Looking Up The world watched as the Shuttle astronauts spent the better part of a week servicing the Hubble Space Telescope; an event covered by the worldwide press. Repair of Hubble offers opportunities for new discoveries unparalleled, and a sense of almost unbridled expectation, hope, and excitement for the future. Repairs to the Hubble will allow man to see to the edge of Creation, nearly 14 billion years ago.
Sixteen years ago, I was at the Kennedy Space Center with JPL friends to watch the first Hubble Servicing Mission. I will never forget the thrill of watching the Hubble float over us, 70 miles above Florida, in the middle of the night, or the grandeur of witnessing a night launch; the moment, with liftoff that the night became the day.
And now, all these years later, two men, floating in the silent void of space, loosening bolts and replacing parts.
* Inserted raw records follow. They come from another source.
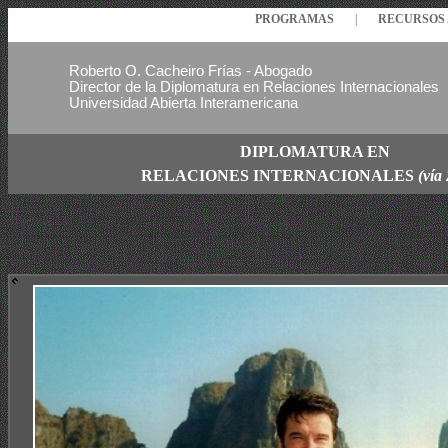
PROGRAMAS
|
RECURSO
Roberto O. Cacheiro Frías - Abogado
Director de la Diplomatura en Relaciones Internacionales
Universidad Abierta Interamericana
DIPLOMATURA EN
RELACIONES
INTERNACIONALES
(vía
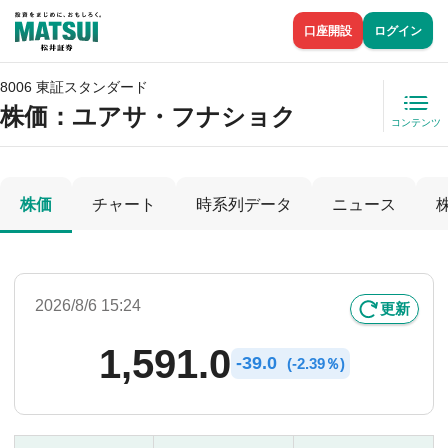
口座開設
ログイン
8006 東証スタンダード
株価
：ユアサ・フナショク
コンテンツ
株価
チャート
時系列データ
ニュース
2026/8/6 15:24
更新
1,591.0
-
39.0
(
-
2.39％)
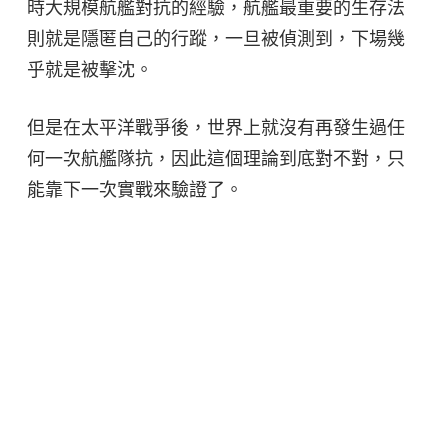
時大規模航艦對抗的經驗，航艦最重要的生存法
則就是隱匿自己的行蹤，一旦被偵測到，下場幾
乎就是被擊沈。
但是在太平洋戰爭後，世界上就沒有再發生過任
何一次航艦隊抗，因此這個理論到底對不對，只
能靠下一次實戰來驗證了。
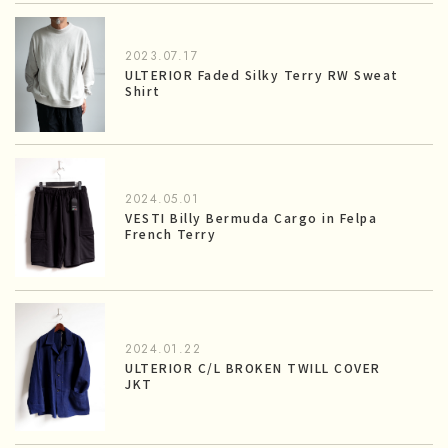
2023.07.17
ULTERIOR Faded Silky Terry RW Sweat
Shirt
2024.05.01
VESTI Billy Bermuda Cargo in Felpa
French Terry
2024.01.22
ULTERIOR C/L BROKEN TWILL COVER
JKT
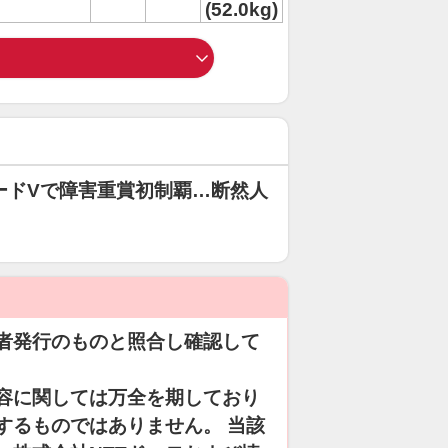
(52.0kg)
ードVで障害重賞初制覇…断然人
者発行のものと照合し確認して
容に関しては万全を期しており
するものではありません。 当該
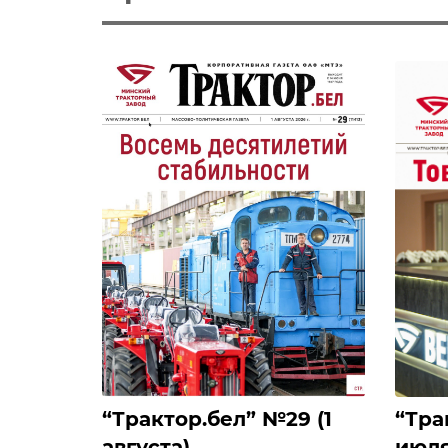
‎“Трактор.бел” №29 (1
‎“Тр
августа)
июля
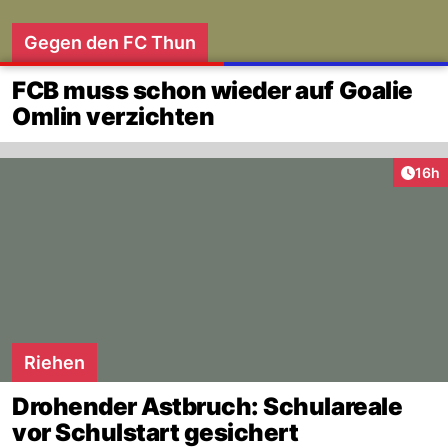
Gegen den FC Thun
FCB muss schon wieder auf Goalie
Omlin verzichten
Artik
16h
Riehen
Drohender Astbruch: Schulareale
vor Schulstart gesichert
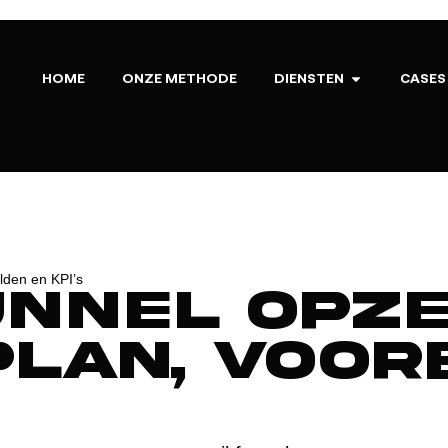
HOME
ONZE METHODE
DIENSTEN
CASES
lden en KPI’s
unnel opze
lan, voor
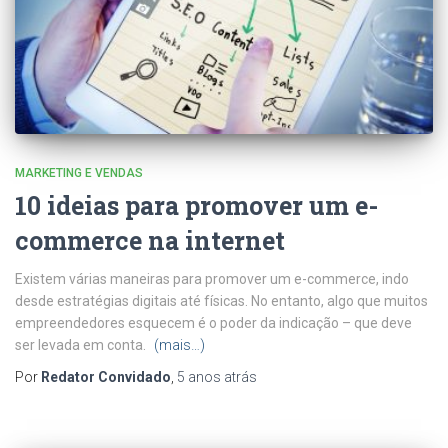
MARKETING E VENDAS
10 ideias para promover um e-
commerce na internet
Existem várias maneiras para promover um e-commerce, indo
desde estratégias digitais até físicas. No entanto, algo que muitos
empreendedores esquecem é o poder da indicação – que deve
ser levada em conta.
(mais…)
Por
Redator Convidado
,
5 anos
atrás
Counting the turns of specially designed wrenches; every move coordinated for months in advance. Connecting wires, waiting for "aliveness tests", all while suspended in a vacuum where sound cannot be heard. There is no air up there. This is a "thin place", this space.
Down Here on Earth The other event was known by only a few, and was strangely and deeply sad, quiet, solemn, and at the moment it occurred, almost silent.
A baby stopped breathing and passed away, a victim of Trisomy 18, after only a few weeks of life. A close friend of ours was the Pastor at his memorial service. His family loved him well, in those brief days of his life. He was surrounded by constant care, and his brief life here, among us, was not lived in a vacuum. His brief encounter on Earth was filled with meaning, although that meaning may still may be shrouded, and, for the present, hard to fathom.
Astronauts floating hundreds of miles overhead in a void of silence, gloved hands reaching out in the dark of space. And below, a small breath, growing weaker, fading.
The void of Space, and the void of Sadness. I cannot begin to understand this.
Maybe this is how it works, this life. Mystery, profound sorrow, hope, discovery.
This Memorial Day, I am remembering my Dad, Roland Norris, who proudly served his country during World War II, as a B-17 training pilot, and later, air/sea rescue pilot in the South Pacific.
After the war, he came home rebuilt his life, and was my Dad. He went to work faithfully for 40 years, providing a home for me and my Mom, and paying for my education.
I have never had to lift a finger in service of my country. I am very thankful for those who continue to serve.
I have always struggled to convey my faith to other people. After all these years, I am no better at it than when I started. I am not sure why.
The lyrics below, written and put to song by a very talented young woman from the Midwest, express in large part what I have wanted to tell my friends.
I will let these words speak for me. Often, when I shut up, things work out for the best.
Dress down your pretty faith. Give me something real. Leave out the thees and thous and speak to me now. Speak to my fear and confusion. Speak through my pain and my pride. Speak to the part of me that knows I'm something deep down inside.
I know that I am not perfect, but compare me to most, In a world of hurt and a world of anger I think I'm holding my own. And I know that you said there is more to life. And I know I am not satisfied. But there are mornings I wake up just thankful to be alive.
I've known now, for quite a while, that I am not whole. I've remembered the body and the mind, But I dissected my soul. Now something inside is awakening, Like a dream I once had and forgot. And it's something I'm scared of And something I don't want to stop.
So I woke up this morning and realized that Jesus is not a portrait. Or stained glass windows or hymns or the tradition that surrounds us. And I thought it would be hard to believe in But it's not hard at all. To believe I've sinned and fallen short of the glory of God Oh the glory of God....
And He's not asking me to change in my joy for martyrdom He's asking to take my place. To stand in the gap that I have formed With His real amazing grace. And it's not just a sign or a sacrament. It's not just a metaphor for love. His blood is real and it's not just a symbol of all of our faith.
So leave out the thees and thous... and speak now.